(Dataset records)
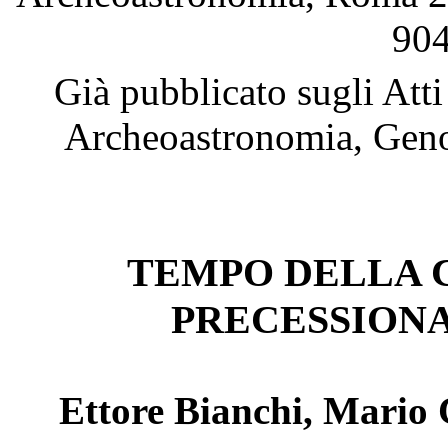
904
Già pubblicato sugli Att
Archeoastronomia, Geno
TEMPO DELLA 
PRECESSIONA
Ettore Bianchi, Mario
---
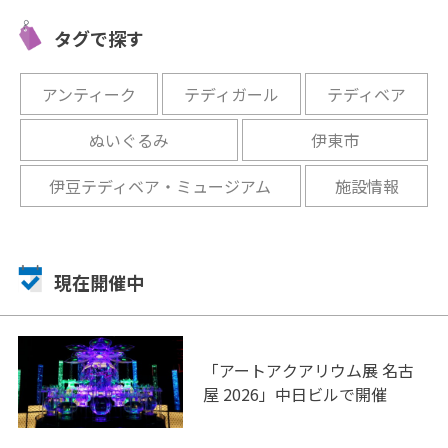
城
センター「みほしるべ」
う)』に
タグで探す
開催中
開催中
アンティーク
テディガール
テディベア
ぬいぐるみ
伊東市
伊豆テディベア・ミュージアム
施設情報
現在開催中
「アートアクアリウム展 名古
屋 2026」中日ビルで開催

## Assignment:
Please give back, exactly as it stands above, the stretch from the line with "センター「みほしるべ」" through the line with "屋 2026」中日ビルで開催", and no line outside it.

## Solved problem:
センター「みほしるべ」
う)』に
タグで探す
開催中
開催中
アンティーク
テディガール
テディベア
ぬいぐるみ
伊東市
伊豆テディベア・ミュージアム
施設情報
現在開催中
「アートアクアリウム展 名古
屋 2026」中日ビルで開催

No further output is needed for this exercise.